Task requirements: Determine the number of lines in the data that contain "Bluebirdnut". Answer with that number only.

*** Record set ***

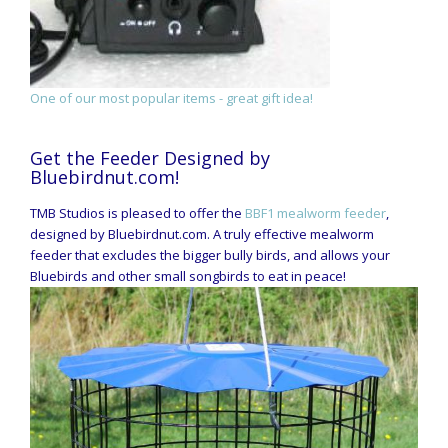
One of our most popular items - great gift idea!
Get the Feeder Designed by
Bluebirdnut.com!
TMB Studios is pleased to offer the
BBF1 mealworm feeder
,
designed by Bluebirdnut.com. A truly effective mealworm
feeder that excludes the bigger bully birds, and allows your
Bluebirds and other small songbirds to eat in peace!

*** End of Record set ***
*** Record set ***

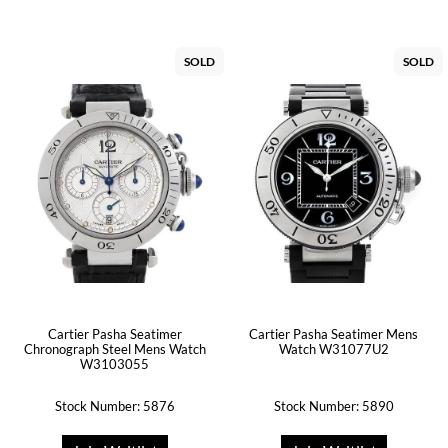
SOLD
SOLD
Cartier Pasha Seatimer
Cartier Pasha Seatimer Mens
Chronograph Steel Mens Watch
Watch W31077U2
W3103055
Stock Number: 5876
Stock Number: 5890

*** End of Record set ***
*** Record set ***

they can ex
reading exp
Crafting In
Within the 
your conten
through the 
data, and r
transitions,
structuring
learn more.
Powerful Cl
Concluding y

*** End of Record set ***

Task solution: 2